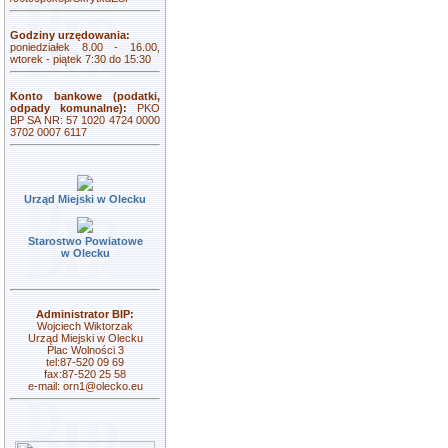
Godziny urzędowania:
poniedziałek 8.00 - 16.00,
wtorek - piątek 7:30 do 15:30
Konto bankowe (podatki,
odpady komunalne):
PKO
BP SA NR: 57 1020 4724 0000
3702 0007 6117
Urząd Miejski w Olecku
Starostwo Powiatowe
w Olecku
Administrator BIP:
Wojciech Wiktorzak
Urząd Miejski w Olecku
Plac Wolności 3
tel:87-520 09 69
fax:87-520 25 58
e-mail:
orn1@olecko.eu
━━━━━━━━━━━━━━━━
## EXERCISE DETAILS
From the first line to the last, retype the material exactly and exclude the pictures.

## EXERCISE RESPONSE
Godziny urzędowania:
poniedziałek 8.00 - 16.00,
wtorek - piątek 7:30 do 15:30
Konto bankowe (podatki,
odpady komunalne):
PKO
BP SA NR: 57 1020 4724 0000
3702 0007 6117
Urząd Miejski w Olecku
Starostwo Powiatowe
w Olecku
Administrator BIP:
Wojciech Wiktorzak
Urząd Miejski w Olecku
Plac Wolności 3
tel:87-520 09 69
fax:87-520 25 58
e-mail:
orn1@olecko.eu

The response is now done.